Doctor Who Season 27 (Episode 3, "The Unquiet Dead")



I’m way behind on reviewing new Doctor Who episodes. I’ll probably try to zoom through the new series with some random thoughts and opinions before the final episode airs on Saturday.

I’ve really been supping from the All-U-Can-Eat Doctor Who buffet recently. Besides the new BBC series I’ve been reading Russel T. Davies' New Adventures novel Damaged Goods, listening to some of the Big Finsh audio stories including Doctor Who - Minuet in Hell and the Dalek Empire series, and I picked up the recent collection of some of the old Dave Gibbons/Doctor Who Weekly comic book stories in Doctor Who – Dragon’s Claw. In any case, on to episode 3 of the new Doctor Who series…
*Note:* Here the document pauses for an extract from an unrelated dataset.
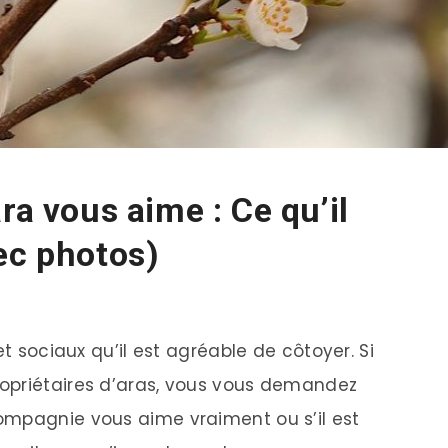
ra vous aime : Ce qu’il
ec photos)
et sociaux qu’il est agréable de côtoyer. Si
opriétaires d’aras, vous vous demandez
ompagnie vous aime vraiment ou s’il est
"Mr. Dickens, are those real?"

The Doctor and Rose land in Cardiff, 1869. The local funeral home is having a problem with the corpses of the recently dead coming back to life and wandering off, a fact that the owners are desperately trying to hide. (Shades of Brain Dead and Dellamore, Dellamorte.) When one of the dead people crashes a talk given by Charles Dickens (Simon Callow, who has played the author often enough that he was probably able to provide his own costume), the Doctor decides to help the “ghosts” that are controlling the bodies, actually gaseous aliens who call themselves the Gelf.

Of the episodes I’ve seen I think “The Unquiet Dead” suffers the most from the new faster pace of the series. The story would have been four episodes back in the Tom Baker years, but compressed into the space of two some important plot points get lost. Chief among them is that it isn’t at all clear why the Doctor is so quick to trust the Gelf. We see a Gelf controlled corpse kill someone so we more or less know they are hostile right away, but the Doctor accepts their statements about being on the edge of extinction at face value.

This aside, “The Unquiet Dead” is witty and exciting. Simon Callow’s performance is wonderful and is a perfect reintroduction of the concept of the Doctor meeting famous people from the past.